Task item: Word for word and without images, transcribe all of the records.

(Saved data entries)
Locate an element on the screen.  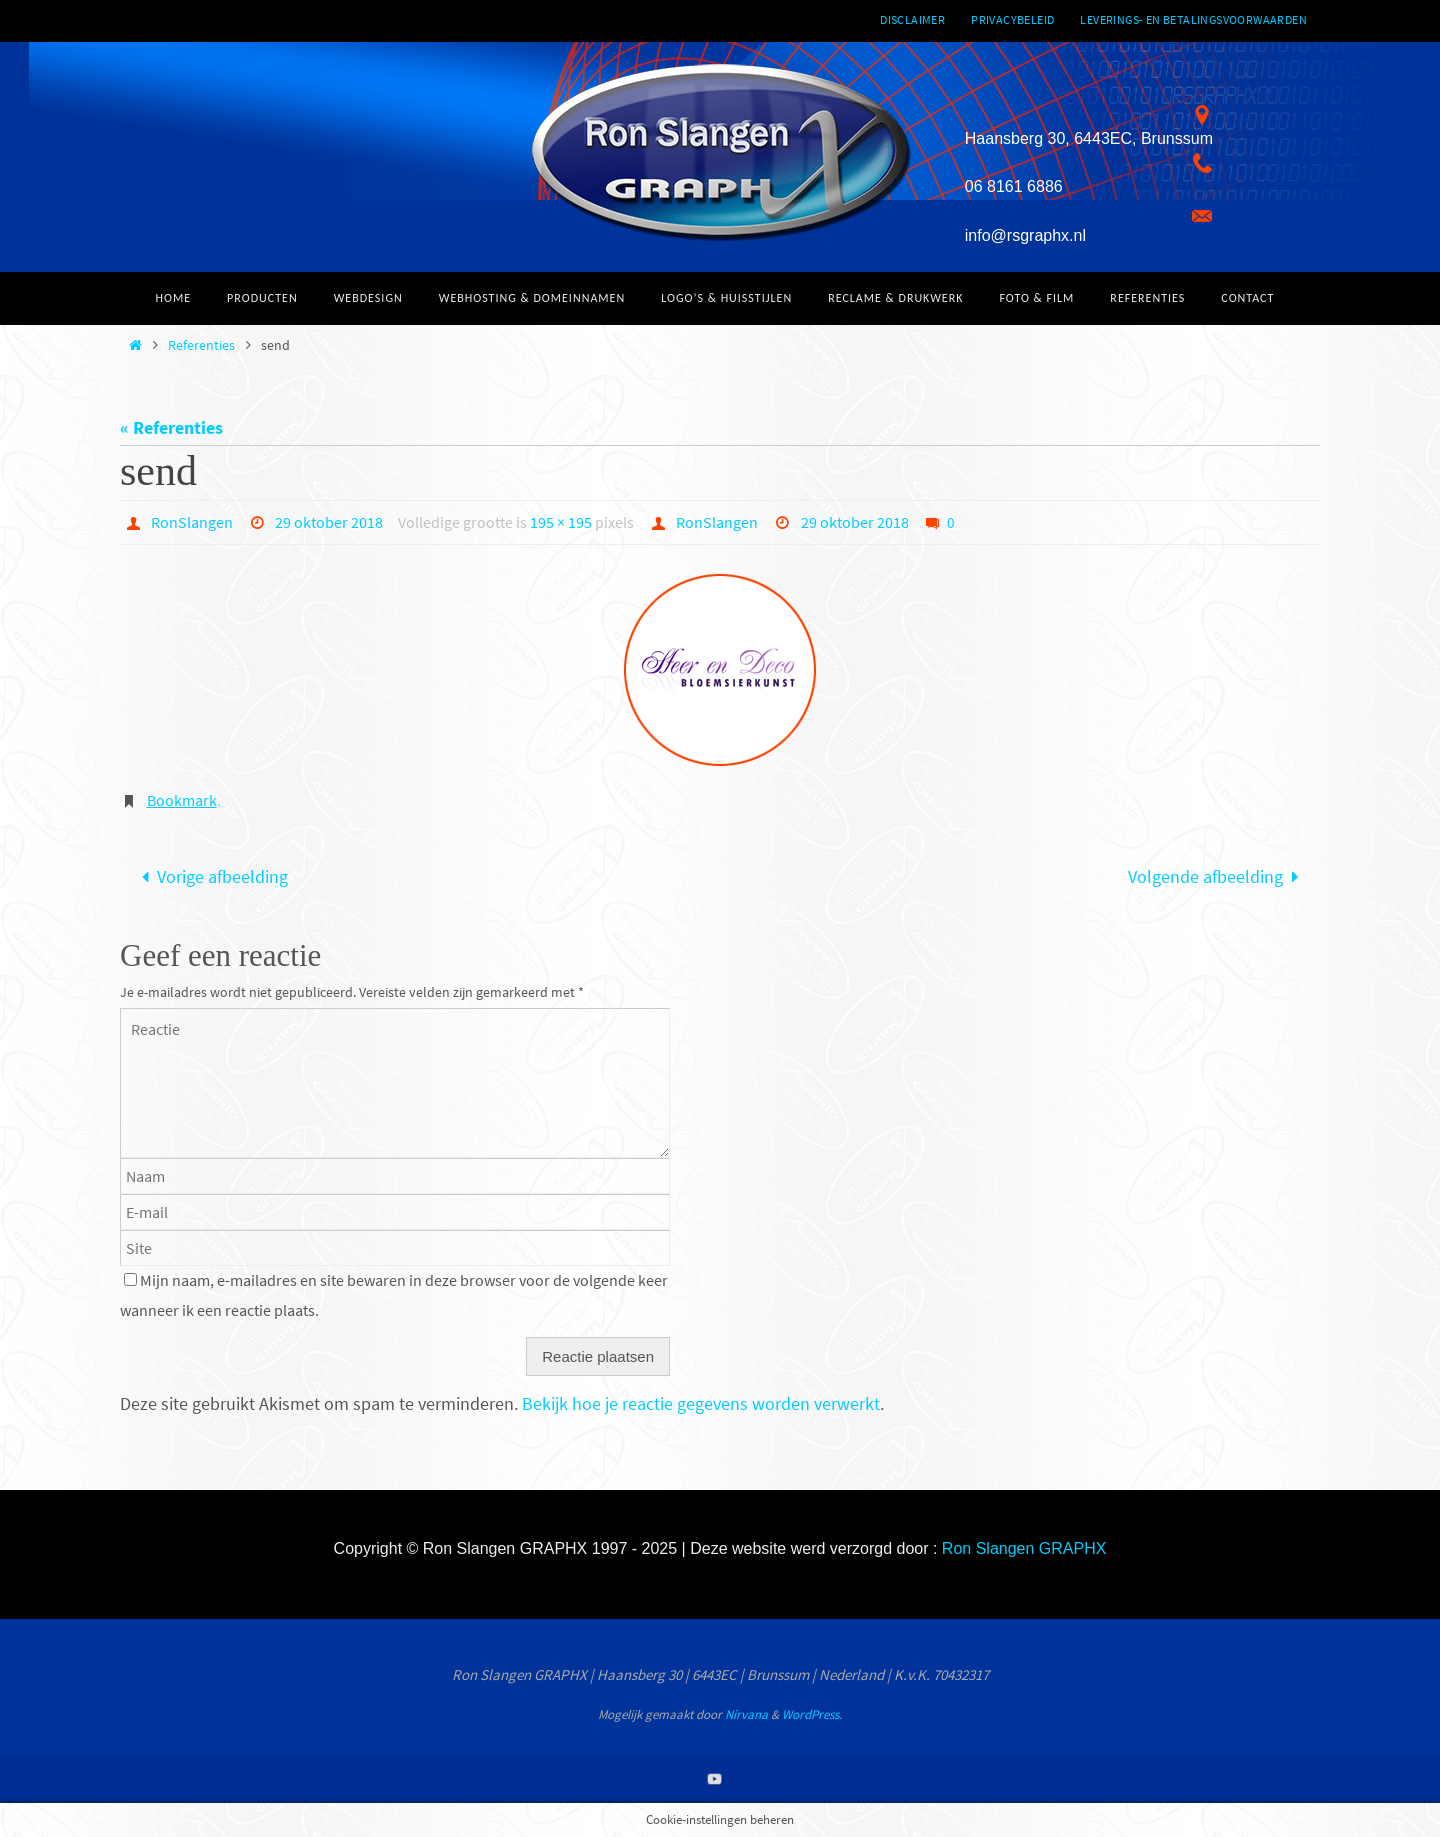
195 × 195 is located at coordinates (561, 522).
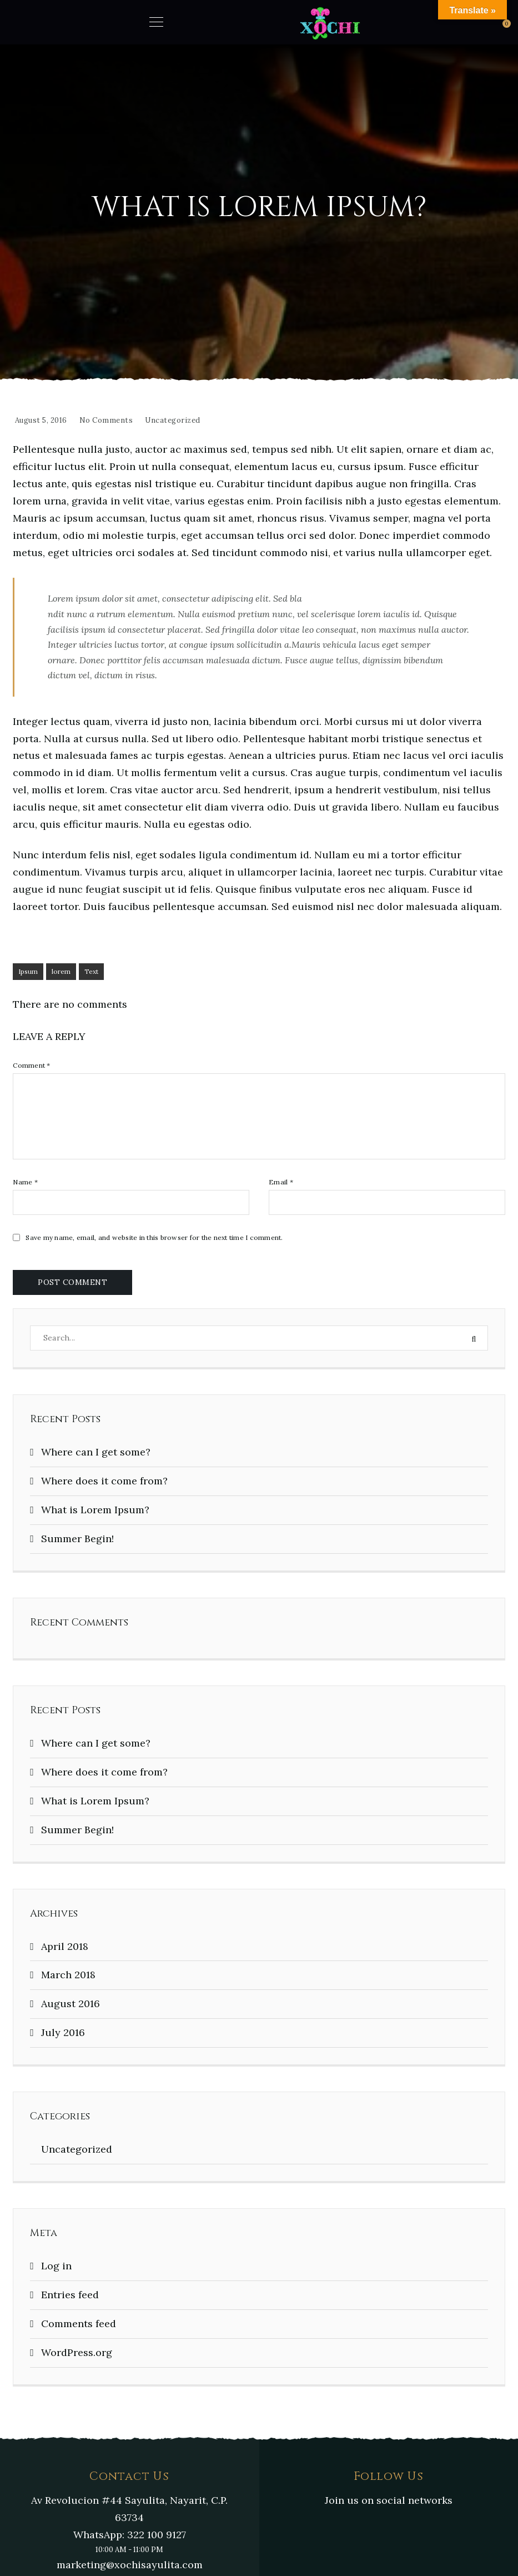 The height and width of the screenshot is (2576, 518). I want to click on March 2018, so click(68, 1974).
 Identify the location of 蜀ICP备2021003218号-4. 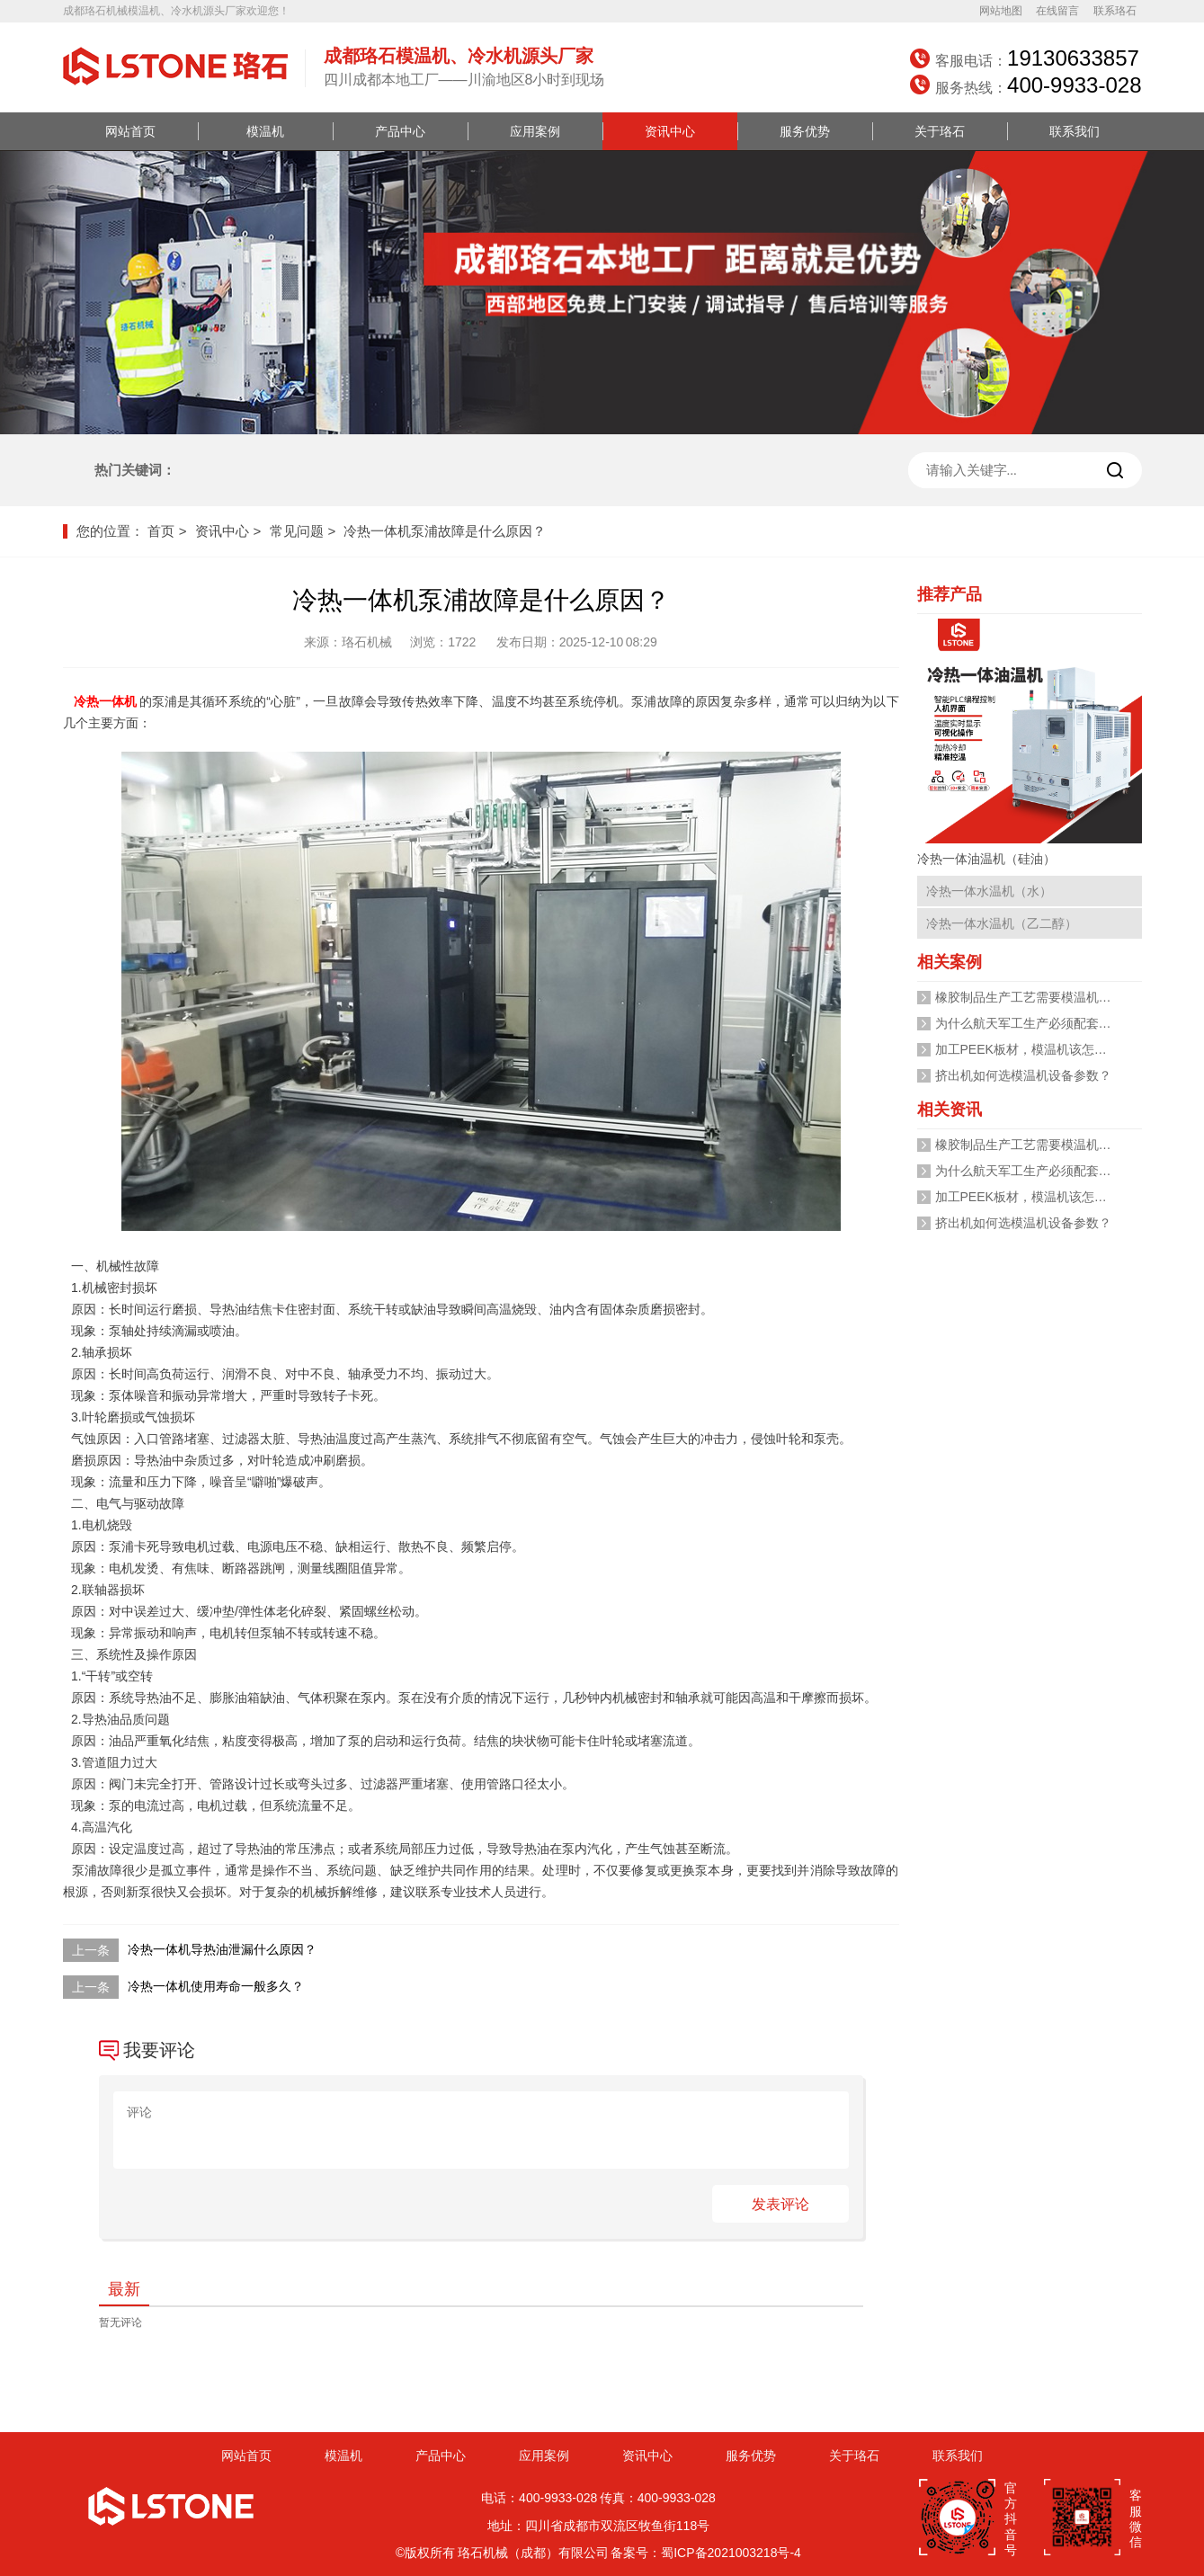
(731, 2552).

Exercise response:
Locate an element on the screen.  
195 × 195 is located at coordinates (561, 522).
 The height and width of the screenshot is (2576, 518). I want to click on March 2018, so click(68, 1974).
 Identify the location of 蜀ICP备2021003218号-4. 
(731, 2552).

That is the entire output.